A lot of engineering is about learning new things and keeping a finger on the pulse of new technologies. Here’s what’s happening in the world of data engineering right now.

DataHub 0.8.36 – Metadata management is a big and complicated topic. There are several solutions. Some of them are free, some of them are paid, but none of them are particularly easy to use. I’ve had some experience with Apache Atlas, and even with the help of my colleagues, I wasn’t able to make it do what I wanted it to. On top of that, it’s a part of the Hadoop platform, which created additional work that we otherwise would not have had to do. DataHub is a completely independent product by LinkedIn, and the folks there definitely know what metadata is and how important it is. If you haven’t found your perfect metadata management system just yet, maybe it’s time to try DataHub! This new release brings exciting features like support for Apache Iceberg!

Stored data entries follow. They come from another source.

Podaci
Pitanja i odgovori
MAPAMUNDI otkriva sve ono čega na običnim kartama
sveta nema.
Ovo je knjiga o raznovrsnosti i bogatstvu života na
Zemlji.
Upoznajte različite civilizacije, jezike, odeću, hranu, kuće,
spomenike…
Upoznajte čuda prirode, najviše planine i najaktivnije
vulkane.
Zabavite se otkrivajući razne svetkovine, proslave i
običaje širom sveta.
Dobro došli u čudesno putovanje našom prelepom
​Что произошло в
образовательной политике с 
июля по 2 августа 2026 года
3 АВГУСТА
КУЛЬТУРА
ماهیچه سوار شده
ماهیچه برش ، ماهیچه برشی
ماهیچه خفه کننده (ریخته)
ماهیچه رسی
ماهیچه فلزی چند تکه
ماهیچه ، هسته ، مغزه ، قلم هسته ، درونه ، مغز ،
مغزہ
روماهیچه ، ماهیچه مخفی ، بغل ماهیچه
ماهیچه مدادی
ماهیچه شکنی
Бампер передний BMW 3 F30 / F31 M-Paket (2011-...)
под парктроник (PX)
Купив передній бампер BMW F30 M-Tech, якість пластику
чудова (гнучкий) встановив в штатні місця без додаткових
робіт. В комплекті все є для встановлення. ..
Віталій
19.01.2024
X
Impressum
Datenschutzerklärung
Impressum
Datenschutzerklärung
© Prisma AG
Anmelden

Feathr 0.4.0 – This feature store by LinkedIn is developing quickly. I know that many companies have not been able to find a suitable feature store on the market and have had to write their own. This task is not easy, and it takes a very long time and significant engineering resources to do properly. Meanwhile, it looks like LinkedIn has the necessary resources and is even ready to open up its solution to external contributors! The most notable change in the latest release is support for streaming, which means you can now ingest data from streaming sources.

Pulsar Manager 0.3.0 – Lots of enterprise systems lack a nice management interface. They need to be configured with configuration files or via the command line. I am an old-school guy. I adore command line, vim, and so on, but I also understand that sometimes configuration is such a complex task that would really be easier to do once with a UI and then just not have to think about it again. Apache Pulsar takes a step in this direction and adds an official management UI! In this release, there are some improvements to the dashboard, as well as several bug fixes.

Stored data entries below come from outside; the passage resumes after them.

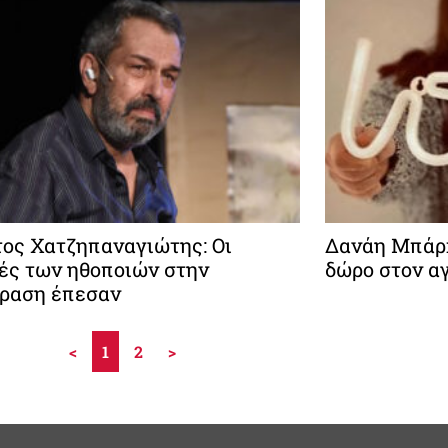
ος Χατζηπαναγιώτης: Οι
Δανάη Μπάρκ
ές των ηθοποιών στην
δώρο στον α
ραση έπεσαν
<
1
2
>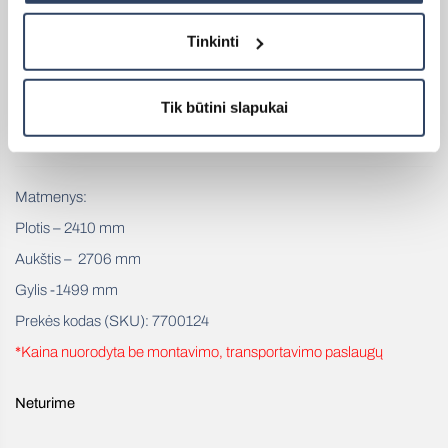
integruoti šoniniai staliukai suteikia papildomo patogumo. Tai
idealus sprendimas tiems, kurie nori komfortiškos, estetiškos ir
Tinkinti
funkcionalios lauko grilio erdvės.
Konstrukcijos spalva – antracito
Šoninė tvorelė – medžio imitacijos spalvos
Tik būtini slapukai
⇒ MONTAVIMO INSTRUKCIJA
Matmenys:
Plotis – 2410 mm
Aukštis – 2706 mm
Gylis -1499 mm
Prekės kodas (SKU): 7700124
*Kaina nuorodyta be montavimo, transportavimo paslaugų
Neturime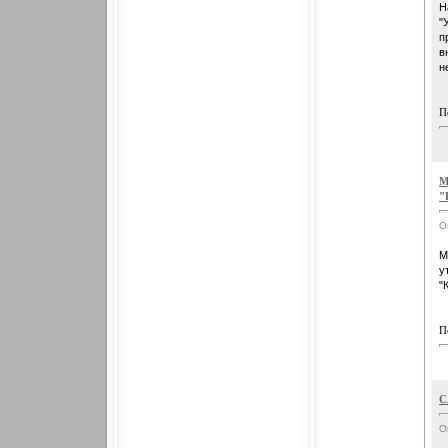
Н
"
п
в
н
П
М
"
О
М
у
"
П
С
О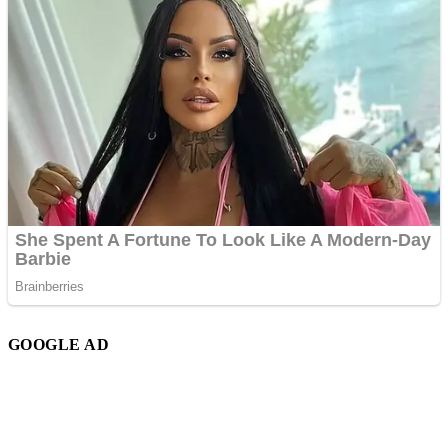
GOOGLE AD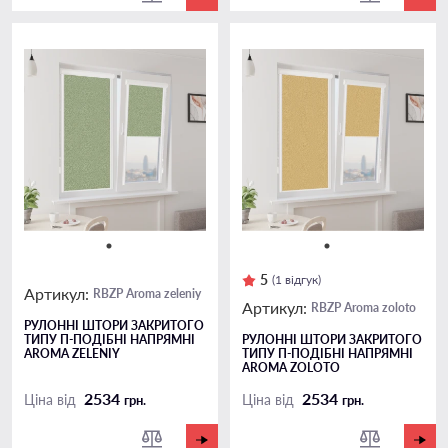
5
(1 відгук)
Артикул:
RBZP Aroma zeleniy
Артикул:
RBZP Aroma zoloto
РУЛОННІ ШТОРИ ЗАКРИТОГО
ТИПУ П-ПОДIБНІ НАПРЯМНІ
РУЛОННІ ШТОРИ ЗАКРИТОГО
AROMA ZELENIY
ТИПУ П-ПОДIБНІ НАПРЯМНІ
AROMA ZOLOTO
2534
2534
Ціна від
Ціна від
грн.
грн.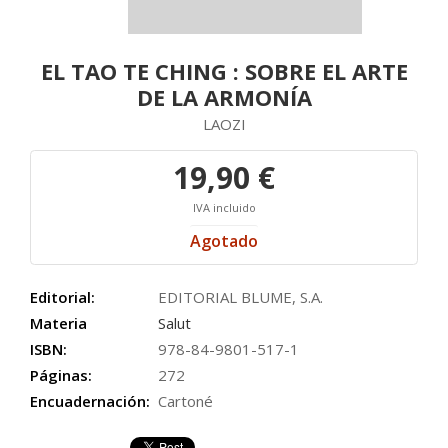
EL TAO TE CHING : SOBRE EL ARTE
DE LA ARMONÍA
LAOZI
19,90 €
IVA incluido
Agotado
Editorial:
EDITORIAL BLUME, S.A.
Materia
Salut
ISBN:
978-84-9801-517-1
Páginas:
272
Encuadernación:
Cartoné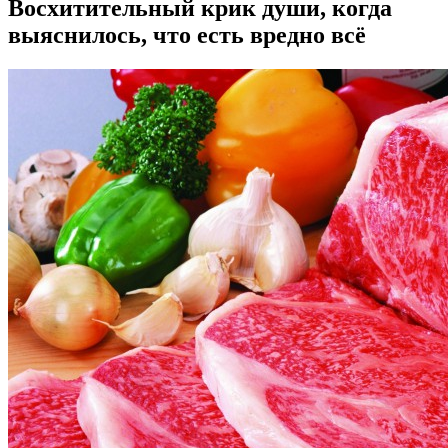
Восхитительный крик души, когда
выяснилось, что есть вредно всё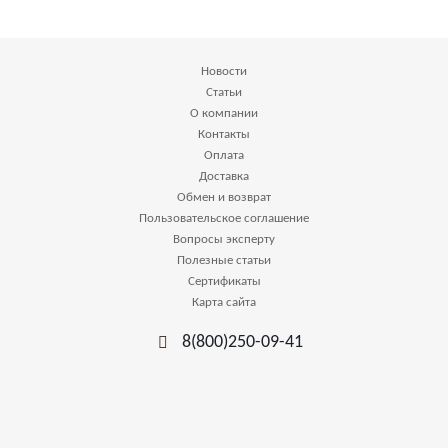
Новости
Статьи
О компании
Контакты
Оплата
Доставка
Обмен и возврат
Пользовательское соглашение
Вопросы эксперту
Полезные статьи
Сертификаты
Карта сайта
8(800)250-09-41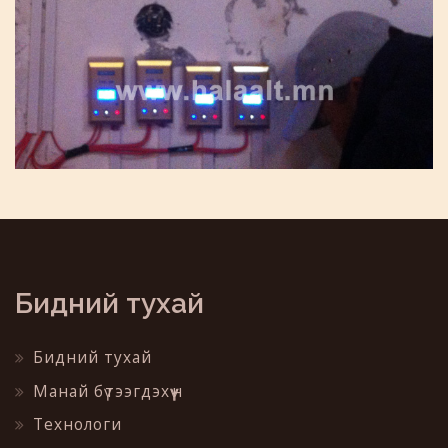
Бидний тухай
Бидний тухай
Манай бүтээгдэхүүн
Технологи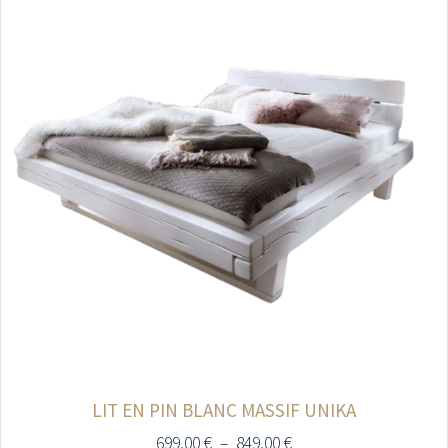
LIT EN PIN BLANC MASSIF UNIKA
699,00
€
–
849,00
€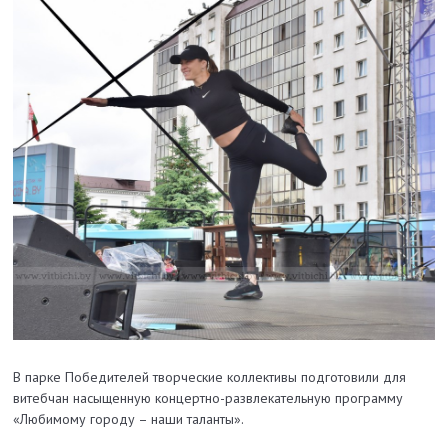
В парке Победителей творческие коллективы подготовили для
витебчан насыщенную концертно-развлекательную программу
«Любимому городу – наши таланты».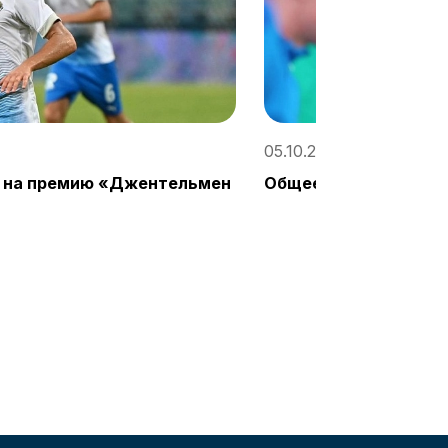
05.10.2021, 15:46
н на премию «Джентельмен
Общее фото: за кадр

Bookkeeper 4.15.0 – And while we’re on the subject of Pulsar, we should not forget to mention the engine behind Pulsar: Bookkeeper. Bookkeeper is usually perceived as exclusively a backend behind Pulsar, but the truth is that nothing can stop you from using it in your own systems. Bookkeeper’s team presents it as a “fault-tolerant and low-latency storage service optimized for append-only workloads”, so if you need to store something in a distributed manner, you may not need a traditional database. Perhaps Bookkeeper would suit your needs better! In the latest version BP-46: Running without a journal has been implemented, along with several other features.

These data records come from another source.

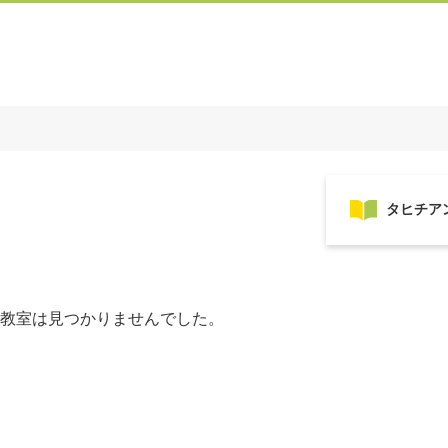
教室は見つかりませんでした。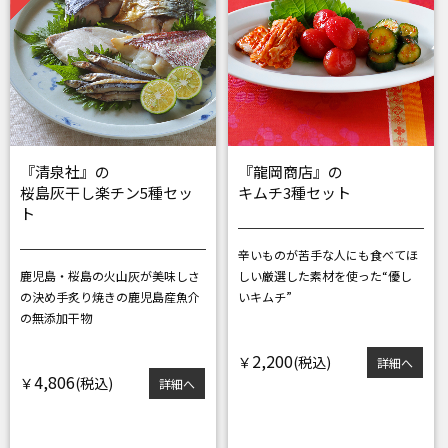
『清泉社』の
『龍岡商店』の
桜島灰干し楽チン5種セッ
キムチ3種セット
ト
辛いものが苦手な人にも食べてほ
鹿児島・桜島の火山灰が美味しさ
しい
厳選した素材を使った“優し
の決め手
炙り焼きの鹿児島産魚介
いキムチ”
の無添加干物
2,200
￥
詳細へ
4,806
￥
詳細へ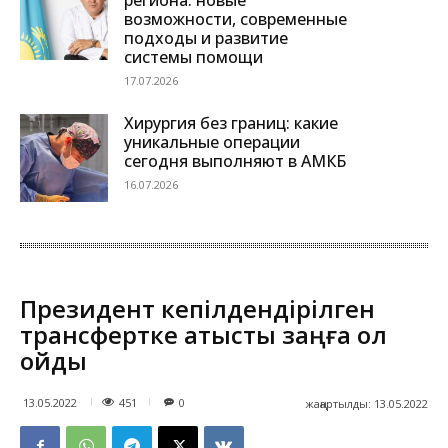
возможности, современные
подходы и развитие
системы помощи
17.07.2026
Хирургия без границ: какие
уникальные операции
сегодня выполняют в АМКБ
16.07.2026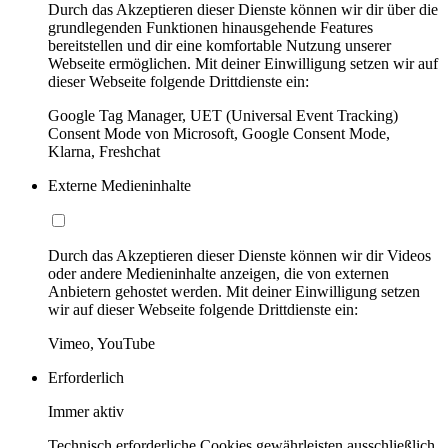
Durch das Akzeptieren dieser Dienste können wir dir über die
grundlegenden Funktionen hinausgehende Features
bereitstellen und dir eine komfortable Nutzung unserer
Webseite ermöglichen. Mit deiner Einwilligung setzen wir auf
dieser Webseite folgende Drittdienste ein:
Google Tag Manager, UET (Universal Event Tracking)
Consent Mode von Microsoft, Google Consent Mode,
Klarna, Freshchat
Externe Medieninhalte
Durch das Akzeptieren dieser Dienste können wir dir Videos
oder andere Medieninhalte anzeigen, die von externen
Anbietern gehostet werden. Mit deiner Einwilligung setzen
wir auf dieser Webseite folgende Drittdienste ein:
Vimeo, YouTube
Erforderlich
Immer aktiv
Technisch erforderliche Cookies gewährleisten ausschließlich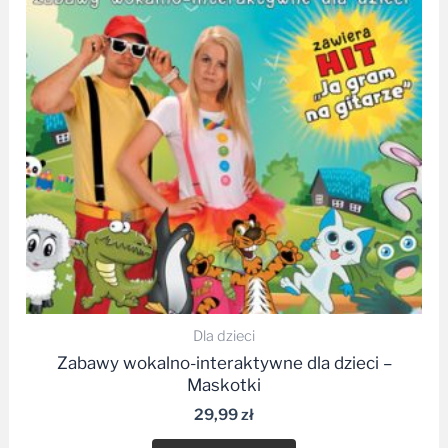
Dla dzieci
Zabawy wokalno-interaktywne dla dzieci –
Maskotki
29,99
zł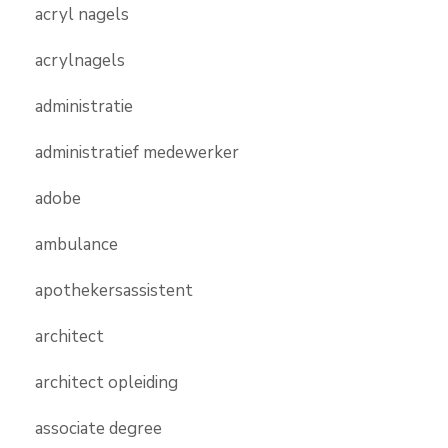
acryl nagels
acrylnagels
administratie
administratief medewerker
adobe
ambulance
apothekersassistent
architect
architect opleiding
associate degree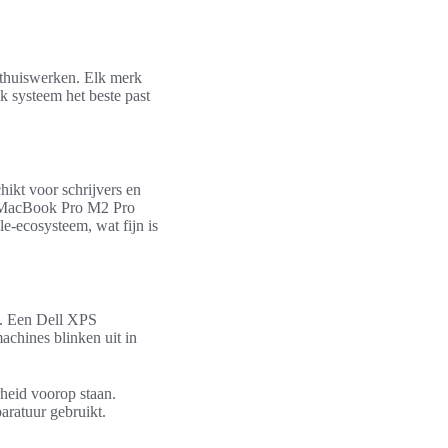
 thuiswerken. Elk merk
k systeem het beste past
ikt voor schrijvers en
de MacBook Pro M2 Pro
e-ecosysteem, wat fijn is
n. Een Dell XPS
achines blinken uit in
rheid voorop staan.
aratuur gebruikt.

Impala 4.1.0 – While almost all data engineering SQL query engines are written in JVM languages, Impala is written in C++. This means that the Impala authors had to go above and beyond to integrate it with different Java/Python-oriented systems. And yet it is still compatible with different clouds, storage formats (including Kudu, Ozone, and many others), and storage engines. It shouldn’t come as a surprise that Cloudera managed to achieve this, as they know how to create on-premise data engineering products. I don’t know how this happened, but there is not even an official changelog yet at the time of writing. However, you can find a diff with the 4.0.0 version on GitHub.

RocksDB 7.2.2 – We often forget that certain data engineering products only work so well because they have other powerful tools under the hood. For proof of this, look no further than systems like Flink and Camunda, which rely on RocksDB. RocksDB is a storage engine with a key/value interface, where keys and values are arbitrary byte streams written as a C++ library. It can store data virtually everywhere, for example in memory or on any kind of permanent storage device. And yes, it pays attention to correctness and effectiveness when storing data.

Future improvements

Data engineering tools are evolving every day. This section is about updates that are in the works for technologies and that you may want to keep an eye on.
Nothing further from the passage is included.